Before the formation of cases, it is recommended to store primary accounting documents for the purpose of preserving them, filed in special thematic folders. Processed (registered) documents related to a specific accounting register must be compiled in chronological order and bound. Certain types of documents (work orders, shift reports) can be stored not bound, but filed in folders.
Every month, based on the results of registration of accounting registers, it is recommended to sew documents into thematic files stored in the above order.
The issuance of primary documents from accounting and archives to employees of other structural divisions, as a rule, is not allowed, and in some cases can only be done by order of the head of the organization or the chief accountant.

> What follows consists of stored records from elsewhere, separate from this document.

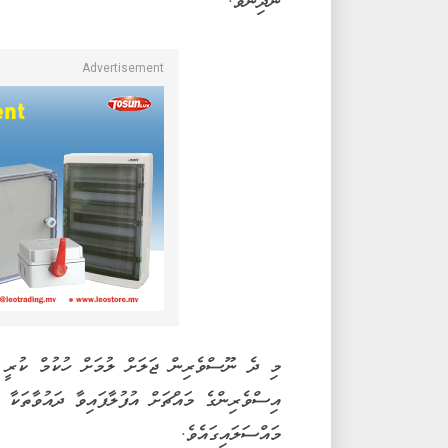
ނުދިނެވެ.
މި ދެ ނޫސްވެރިން ޖަލަށް ލުމަށް ހުކުމް ކުރީ ގަޒ
އިސްވެރިންގެ މައްޗަށް އުފުލާފައިވާ ދައުވާތަކާ
މައްސަލައިގައެވެ.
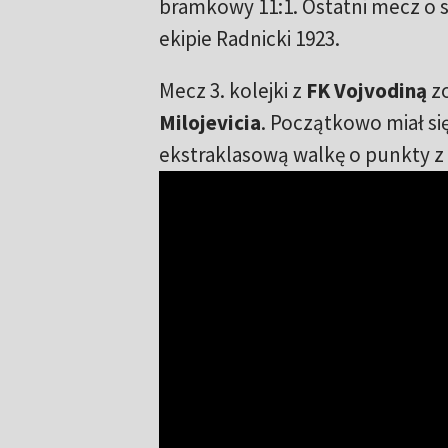
bramkowy 11:1. Ostatni mecz o
ekipie Radnicki 1923.
Mecz 3. kolejki z
FK Vojvodiną
zo
Milojevicia
. Początkowo miał si
ekstraklasową walkę o punkty z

In some cases, primary accounting documents may be seized by authorized bodies. Thus, in accordance with paragraph 8 of Article 9 of the Law on Accounting, primary documents can be seized by the bodies of inquiry, preliminary investigation and prosecutor's office, courts, tax inspectorates and tax police on the basis of their decisions in accordance with the legislation of the Russian Federation.
When seizing primary documents, tax officials, in particular, are guided by Articles 93 - 94 of the Tax Code of the Russian Federation and Instruction of the Ministry of Finance of the RSFSR dated July 26, 1991 N 16/176 “On the procedure for the seizure by an official of the state tax inspectorate of documents evidencing on concealment (understatement) of profit (income) or concealment of other objects from taxation for enterprises, institutions, organizations and citizens.”
When carrying out a seizure (seizure), the chief accountant or other official has the right, with the permission and in the presence of representatives of the authorities conducting the seizure of documents, to make copies of them indicating the reason and date of seizure. If unfinished volumes of documents are seized (not filed, not numbered, etc.), then with the permission and in the presence of representatives of the authorities making the seizure, the relevant officials of the organization can complete these volumes (make an inventory, number the sheets, lace, seal, certify with your signature and seal).
In all cases, the seizure (seizure) of documents must be documented in a protocol, a copy of which is handed over to the relevant authorized official of the organization against receipt.